The Mumbai Traffic Police yesterday dismissed the allegation that an ambulance was held up for Union Home Minister Amit Shah's convoy to pass. The police said the ambulance was not carrying any emergency patient and that its siren kept wailing due to a technical defect, after videos emerged showing the ambulance stuck in traffic at Andheri while the convoy passed by. However, the ambulance could have been on its way to pick up a patient.
The Union government told the Delhi High Court that guidelines for deplatforming or permanently banning users from social media platforms would come “at some point of time in the future”, and would be prospective. The oral submission was made by Central Government Standing Counsel (CGSC) Kirtiman Singh before Justice Yashwant Varma. Justice Varma wanted to know whether such guidelines were contemplated, since it would have a bearing on the cases it is hearing concerning the suspension of social media accounts, including petitions filed by Senior Advocate Sanjay Hegde and satirical accounts like Wokeflix. If the Centre does not take a stand clear by the next hearing on December 9, the court would decide the issue.

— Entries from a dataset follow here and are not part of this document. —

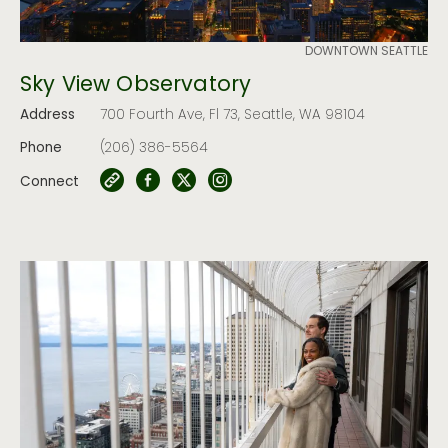
DOWNTOWN SEATTLE
Sky View Observatory
Address
700 Fourth Ave, Fl 73, Seattle, WA 98104
Phone
(206) 386-5564
Connect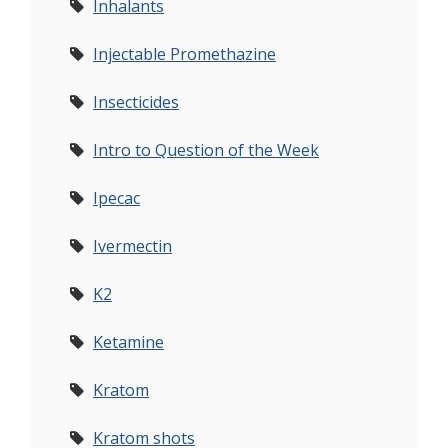
Inhalants
Injectable Promethazine
Insecticides
Intro to Question of the Week
Ipecac
Ivermectin
K2
Ketamine
Kratom
Kratom shots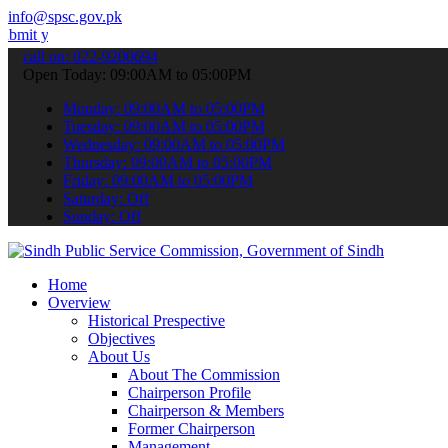
info@spsc.gov.pk
r applications online & stay informed about the latest SPSC updates 
call on: 022-9200694
Open Today: 09:00AM to 05:00PM
Monday: 09:00AM to 05:00PM
Tuesday: 09:00AM to 05:00PM
Wednesday: 09:00AM to 05:00PM
Thursday: 09:00AM to 05:00PM
Friday: 09:00AM to 05:00PM
Saturday: Off
Sunday: Off
Home
Overview
Historical Prespective
Objectives
About Us
About The Commission
Chairperson Profile
Chairperson & Members
Former Chairperson
Management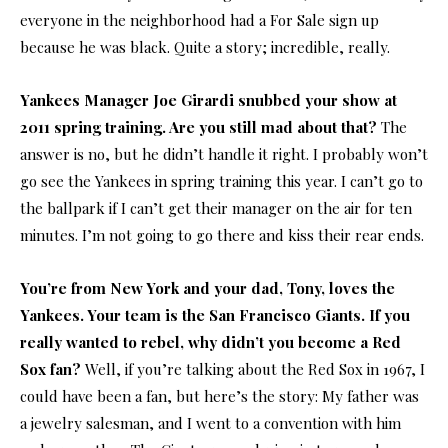
everyone in the neighborhood had a For Sale sign up
because he was black. Quite a story; incredible, really.
Yankees Manager Joe Girardi snubbed your show at
2011 spring training. Are you still mad about that?
The
answer is no, but he didn’t handle it right. I probably won’t
go see the Yankees in spring training this year. I can’t go to
the ballpark if I can’t get their manager on the air for ten
minutes. I’m not going to go there and kiss their rear ends.
You’re from New York and your dad, Tony, loves the
Yankees. Your team is the San Francisco Giants. If you
really wanted to rebel, why didn’t you become a Red
Sox fan?
Well, if you’re talking about the Red Sox in 1967, I
could have been a fan, but here’s the story: My father was
a jewelry salesman, and I went to a convention with him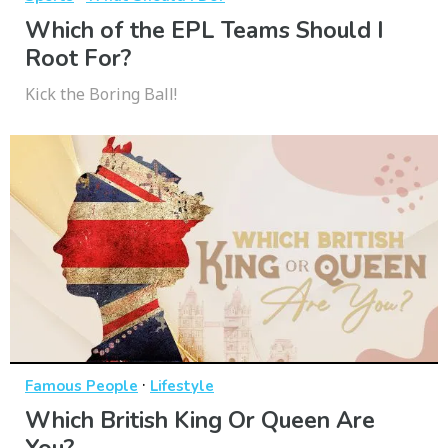
Which of the EPL Teams Should I
Root For?
Kick the Boring Ball!
·
Famous People
Lifestyle
Which British King Or Queen Are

After the Allahabad High Court quashed two orders of the UP government notifying 17 sub-castes of Other Backward Classes (OBC) as Scheduled Castes (SC), the state BJP government plans to ask the Centre to pass a law to include them in the Scheduled Castes list. UP has 66 castes on the list. While quashing the two government notifications – by the Samajwadi Party government in 2016 and the BJP government in 2019 – the High Court had said that only Parliament has the power to add new castes to the list.
Until the last moment, no one was sure if UP additional chief secretary (Home) Awanish Kumar Awasthi would get an extension. Radio silence from the state and the Centre kept rumours swirling. Finally, Awasthi was allowed to retire, and senior IAS officer Sanjay Prasad has been given additional charge of the home department. The Adityanath government has also transferred 16 senior IAS officers, including controversial additional chief secretary (Health) Amit Mohan Prasad. The Awasthi episode has again highlighted the uneasy Centre-UP equation. Awasthi is a confidante of Chief minister Adityanath, but it seems the Centre kept his file pending until it was too late. The cracks are now visible.
The Indian government has asked Amazon to stop selling devices designed to disable car seat belt alarms, Transport Minister Nitin Gadkari told Reuters. Such devices and road safety issues are under closer scrutiny after Cyrus Mistry’s death in a car crash.
News that 1 kg of apples sold for Rs 491 in a Delhi mall has rubbed salt in the wounds of apple growers, who are caught in a slump and have been selling even premium qualities for Rs 60 per kg. Growers are now suspicious about the wholesale market crash.
About 70% of organisations in India have suffered a ransomware attack in the last three years while a whopping 81% of organisations fear that fate, a new report showed. Nearly 66% have seen their supply chain subsidiaries fall to attacks. Cybersecurity leader Trend Micro reports that organisations are increasingly compromised via their extensive supply chains. In India, 66% of organisations have cyber insurance while 98% regularly apply security patches.
What’s Love Got To Do With It, a feature film written by Jemima Khan, directed by Shekhar Kapur and featuring Shabana Azmi has been in the making for years. Its trailer dropped yesterday.
India is out of the cricket Asia Cup in UAE. Projected as a war for Asia, the games saw needless bad blood. Pakistan’s victory over Afghanistan last night ensured India’s exit.